Уроки? К ним, кроме смертной тоски и томления ничего не ощущалось. Чтение? Прежде он любил его, чувствуя какую-то новую почву. И пока эта почва чувствовалась, и чтение было интересно. Но эта почва как-то ускользнула, что-то, какая-то связь точно порвалась: книга осталась книгой, а жизнь пододвинулась и во всех своих проявлениях так не схожа с книгой, что, очевидно, книга одно, книга – дело рук неопытного идеалиста, а жизнь имеет свои, совсем какие-то другие законы. С одной стороны, что-то тянуло к этой жизни, тянуло мириться с ней, приспособиться к ней, с другой – было скучно и уж не было того идеального чувства ни к жизни, ни к матери, какое было раньше, несмотря на всякие споры и протесты и его и ее. Теперь и споров почти не было, – было просто равнодушие, апатия и сознание, что мать такой же человек, как и все. И от этого сознания делалось еще скучнее, и Карташев тревожнее рылся в себе и искал своих желаний. Может быть, он хочет любить? Нет, он никого не любил и не хотел любить. Прежде он хотя лакомства любил, – теперь и их разлюбил.
«Неужели же так-таки ничего решительно я не люблю?» – подумал с некоторой тревогой Карташев.
Он еще раз проник в себя и не нашел в себе ничего, что вызывало бы в нем охоту к жизни.
«Таня!» – мелькнуло вдруг где-то в сердце и замерло в истоме.
«А если бы я к ней пришел вдруг ночью?!»
Карташев задохнулся и испуганно гнал эту мысль. Но мысль не уходила, овладевала сильнее, и в фантазии Карташева проносились одна другой соблазнительнее сцены.

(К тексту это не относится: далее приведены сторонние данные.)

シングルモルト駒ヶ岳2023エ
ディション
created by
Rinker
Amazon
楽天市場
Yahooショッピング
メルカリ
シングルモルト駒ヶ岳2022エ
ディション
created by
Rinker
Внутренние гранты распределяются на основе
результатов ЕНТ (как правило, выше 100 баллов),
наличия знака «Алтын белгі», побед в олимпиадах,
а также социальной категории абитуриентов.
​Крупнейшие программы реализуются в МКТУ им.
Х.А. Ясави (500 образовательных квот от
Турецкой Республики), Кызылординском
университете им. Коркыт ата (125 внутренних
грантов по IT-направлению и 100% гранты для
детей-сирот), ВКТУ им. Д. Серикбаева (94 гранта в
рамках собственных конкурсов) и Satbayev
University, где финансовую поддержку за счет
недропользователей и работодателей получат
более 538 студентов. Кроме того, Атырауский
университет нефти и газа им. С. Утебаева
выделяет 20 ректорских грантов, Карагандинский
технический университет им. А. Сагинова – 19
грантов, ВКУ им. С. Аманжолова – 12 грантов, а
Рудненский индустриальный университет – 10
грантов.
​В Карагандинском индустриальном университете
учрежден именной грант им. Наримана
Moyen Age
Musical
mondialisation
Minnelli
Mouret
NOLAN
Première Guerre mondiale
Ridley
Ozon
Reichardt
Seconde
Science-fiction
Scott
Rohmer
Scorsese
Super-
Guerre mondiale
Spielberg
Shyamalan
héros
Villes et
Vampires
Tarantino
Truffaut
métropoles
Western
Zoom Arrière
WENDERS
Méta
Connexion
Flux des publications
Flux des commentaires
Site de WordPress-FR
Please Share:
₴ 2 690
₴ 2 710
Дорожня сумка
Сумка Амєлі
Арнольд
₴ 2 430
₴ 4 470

– Тёма, на кого ты стал похож, – говорила Аглаида Васильевна, – бледный, желтый, синяки под глазами…
Карташев смущенно улыбался, тер свое лицо руками и, когда оставался один, долго и пытливо смотрел на себя в зеркало. Он догадывался о причине своего потускнелого вида, давал себе клятвы не думать о Тане и в знак твердого решения энергично садился за уроки. Но какая-то сила снова возвращала его все к той же мысли.
Иногда вдруг среди урока в гимназии его охватывало тяжелое воспоминание, и, удрученный, он погружался в самоанализ. Он спохватывался от этого самозабвения и часто на лицах других товарищей читал отпечаток своих мыслей. Однажды он прочел на лице Корнева свои ощущения и долго потом подавлял неприятное, брезгливое чувство к нему. По временам он питал такое же чувство и к себе, и тогда тоска охватывала его сильнее, и он томился и не знал, что же ему делать с собой? В обыкновенное время он подавлял свою память, но она сковывала его невольно, и это резко обнаруживалось в его манере, конфузливой и неуверенной и в то же время какой-то вызывающей.
Аглаида Васильевна часто незаметно и пытливо всматривалась в сына и думала тревожную думу.
Иногда она вдруг неожиданно входила в сумерки к нему в комнату и, видя сына лежащим на кровати, тревожно и огорченно спрашивала:
– Что ты делаешь впотьмах?
– Ничего, – угрюмо отвечал Карташев.
– Зажги лампу.
Однажды под вечер, когда Карташев, Семенов, Вервицкий и Берендя сидели в комнате у Карташева, или, вернее, сидел один Берендя, по обыкновению держась, как палка, и смотря, не мигая, перед собою, Карташев же с Семеновым лежали на кровати, а Вервицкий – на трех стульях, дверь распахнулась и, кружась и толкая друг друга, в комнату ворвались Ларио, Корнев, Рыльский, Долба и Дарсье.
Чтобы ей угодить, веселей надо быть,И для вас мой приказ, чтобы жить – не тужить…Тру-ла-ла, тру-ла-ла,Тру-ла-ла, тру-ла-ла.
Компания с азартом вскидывала ногами, пригнув головы и подобрав фалды своих сюртуков. Долба просто откалывал самый настоящий малороссийский трепак.